If you did, you wouldn’t be crying about it to the public. You little bitch.

[–] CircaV@lemmy.ca 32 points 6 days ago* (last edited 6 days ago) (1 children)

Hey fuckface Muricans - when you want to do business in a country that’s not your own - spoiler alert: you follow that country’s laws. Don’t like it? Then fuck off and do your business somewhere else. We’ll be fine without your US shitmaganda.

[–] ysjet@lemmy.world 14 points 5 days ago

Trust me, we know. Feel free to hit american companies in their pocketbooks though. It's the only way they'll learn. And maybe they'll fuck off and get out of our government too.

[–] Bubbaonthebeach@lemmy.ca 23 points 6 days ago

Personally, as a Canadian, I'd rather never have anything to do with, or buy anything from, the US again. Yes it will hurt in the short term however I think Canada's best future involves acting as if the US only exists as a threat - Russia, North Korea & Iran all rolled into one.

[–] Bebopalouie@lemmy.ca 30 points 6 days ago (1 children)

Like Zelenskyy said. We are not playing cards.
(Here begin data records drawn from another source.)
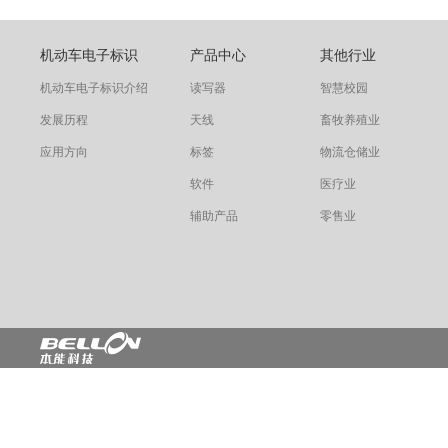
机动车电子标识
产品中心
其他行业
机动车电子标识介绍
读写器
智慧校园
发展历程
天线
畜牧养殖业
应用方向
标签
物流仓储业
软件
医疗业
辅助产品
零售业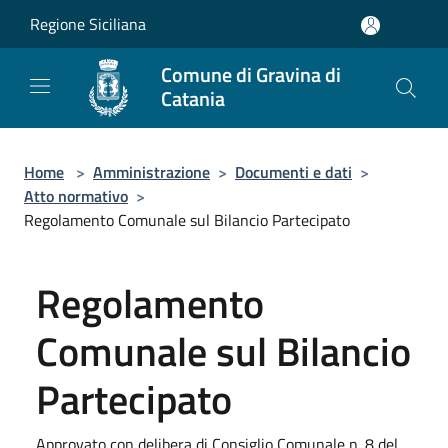
Salta al contenuto principale
Regione Siciliana
Comune di Gravina di
Catania
Home
>
Amministrazione
>
Documenti e dati
>
Atto normativo
>
Regolamento Comunale sul Bilancio Partecipato
Regolamento
Comunale sul Bilancio
Partecipato
Approvato con delibera di Consiglio Comunale n. 8 del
But brainless orange pant filler still thinks there is a card game going on when there are no cards.

[–] Buffalox@lemmy.world 21 points 6 days ago* (last edited 6 days ago) (1 children)

Trump is not playing cards, he is playing shit on the carpet, and he thinks he is winning, because nobody else is doing it.
But all he is doing is leaving a huge stink in USA, making life worse for Americans, and keeping everybody else away.

[–] jhymesba@lemmy.world 10 points 5 days ago

Dealing with Trump is a daily example of 'like playing Chess with a pigeon -- the bird shits on the board and struts around like it won the game.' Canadians need to tell the USA to fuck off.

[–] neuromorph@lemmy.world 23 points 6 days ago

Suspicious timing with the Canadian citizen dying in am ICE detention camp

[–] Gudl@feddit.org 29 points 6 days ago (1 children)
[–] thedruid@lemmy.world 29 points 6 days ago (2 children)
[–] Muscle_Meteor@discuss.tchncs.de 19 points 6 days ago

And 0 marbles

[–] Airowird@lemm.ee 13 points 6 days ago

When Trump says he holds all the cards, I always think of games like Uno, or Blackjack. Meanwhile the rest of the world is playing chess.

[–] fox2263@lemmy.world 21 points 6 days ago

Carney already proved the other month that Trump has no cards and no balls.

[–] SpaceCowboy@lemmy.ca 22 points 6 days ago

Trump can keep on saying he has all the cards but we all know he's a few cards short of a deck.

[–] selkiesidhe@lemm.ee 14 points 6 days ago* (last edited 6 days ago)

Worthless bastard trying to look tough again?

You ain't tough, you pantywaist. You are an addled halfwit and guess what, everyone outside of the MAGAt moron brigade, knows it.

[–] Jhex@lemmy.world 14 points 6 days ago (1 children)

TACO has all the Pokemon cards, too bad this is a Poker game

[–] Buffalox@lemmy.world 9 points 6 days ago

Or maybe this is Bridge, where you need to have a good partner, but trump is playing alone against 3. 🤣

[–] yournamehere@lemm.ee 7 points 5 days ago

TACO had to do it with the impending EU taxes on meta,apple,google etc set a sign or something eh

once it figures out the low production quality of murican products it will chicken out again. i mean would you fly boing? i wouldnt. would you eat americas beloved chlorine chicken or just products sweetend with corn sirup? unbearable trash.

[–] sirico@feddit.uk 9 points 6 days ago (1 children)

Dude talks about cards more than the average black lotus enjoyer

[–] Litebit@lemmy.world 8 points 5 days ago

he talks about cards but bankrupted his casinos.

[–] corsicanguppy@lemmy.ca 8 points 6 days ago (1 children)
  1. Recall the ambassador
  2. Have Doug (and Mo?) turn out the lights
  3. Wait for the phone call to pass along the new pricing (1% higher permanently each time he pulls this shit) take it or leave it.
[–] jhymesba@lemmy.world 5 points 5 days ago

That'll hurt us, but it needs to happen. And targeted boycotts of Red State stuff for extra 'FAFO' energy.